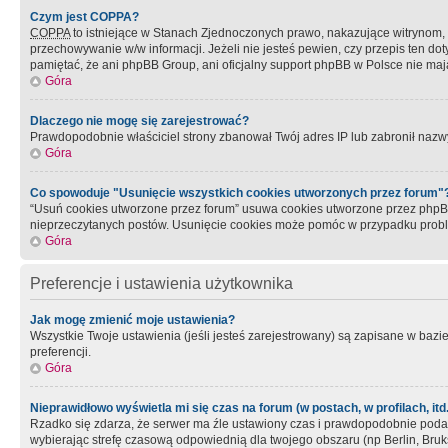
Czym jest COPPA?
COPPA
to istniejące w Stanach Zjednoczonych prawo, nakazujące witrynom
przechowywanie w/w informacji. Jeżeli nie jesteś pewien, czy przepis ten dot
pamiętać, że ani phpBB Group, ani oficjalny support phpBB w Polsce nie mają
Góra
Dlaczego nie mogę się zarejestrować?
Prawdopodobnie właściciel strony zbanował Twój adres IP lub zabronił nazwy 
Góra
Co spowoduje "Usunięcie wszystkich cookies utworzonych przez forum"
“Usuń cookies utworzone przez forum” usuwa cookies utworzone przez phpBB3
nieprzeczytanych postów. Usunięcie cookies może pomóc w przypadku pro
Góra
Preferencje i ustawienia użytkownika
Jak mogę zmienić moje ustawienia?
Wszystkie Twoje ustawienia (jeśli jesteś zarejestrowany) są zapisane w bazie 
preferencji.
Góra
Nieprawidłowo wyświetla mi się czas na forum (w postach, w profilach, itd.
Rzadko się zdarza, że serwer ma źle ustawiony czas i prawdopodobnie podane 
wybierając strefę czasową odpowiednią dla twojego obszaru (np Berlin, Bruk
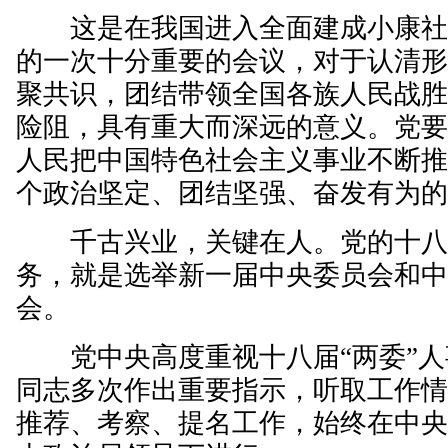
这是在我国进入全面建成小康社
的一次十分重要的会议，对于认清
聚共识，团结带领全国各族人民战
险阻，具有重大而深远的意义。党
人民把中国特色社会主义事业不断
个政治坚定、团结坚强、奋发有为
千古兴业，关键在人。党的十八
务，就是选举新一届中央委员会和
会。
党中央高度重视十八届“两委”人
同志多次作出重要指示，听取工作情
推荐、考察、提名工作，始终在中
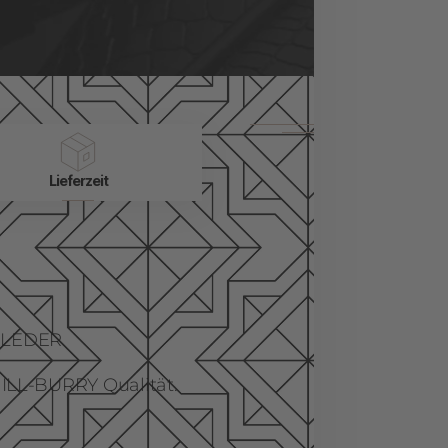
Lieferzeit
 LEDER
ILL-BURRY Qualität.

*-*-*

• _Your goal_
Return the material from above in full, exactly as written, with the pictures omitted.

• _Exercise result_
Czym jest COPPA?
COPPA
to istniejące w Stanach Zjednoczonych prawo, nakazujące witrynom
przechowywanie w/w informacji. Jeżeli nie jesteś pewien, czy przepis ten dot
pamiętać, że ani phpBB Group, ani oficjalny support phpBB w Polsce nie mają
Góra
Dlaczego nie mogę się zarejestrować?
Prawdopodobnie właściciel strony zbanował Twój adres IP lub zabronił nazwy 
Góra
Co spowoduje "Usunięcie wszystkich cookies utworzonych przez forum"
“Usuń cookies utworzone przez forum” usuwa cookies utworzone przez phpBB3
nieprzeczytanych postów. Usunięcie cookies może pomóc w przypadku pro
Góra
Preferencje i ustawienia użytkownika
Jak mogę zmienić moje ustawienia?
Wszystkie Twoje ustawienia (jeśli jesteś zarejestrowany) są zapisane w bazie 
preferencji.
Góra
Nieprawidłowo wyświetla mi się czas na forum (w postach, w profilach, itd.
Rzadko się zdarza, że serwer ma źle ustawiony czas i prawdopodobnie podane 
wybierając strefę czasową odpowiednią dla twojego obszaru (np Berlin, Bruk
这是在我国进入全面建成小康社
的一次十分重要的会议，对于认清
聚共识，团结带领全国各族人民战
险阻，具有重大而深远的意义。党
人民把中国特色社会主义事业不断
个政治坚定、团结坚强、奋发有为
千古兴业，关键在人。党的十八
务，就是选举新一届中央委员会和
会。
党中央高度重视十八届“两委”人
同志多次作出重要指示，听取工作情
推荐、考察、提名工作，始终在中
Lieferzeit
 LEDER
ILL-BURRY Qualität.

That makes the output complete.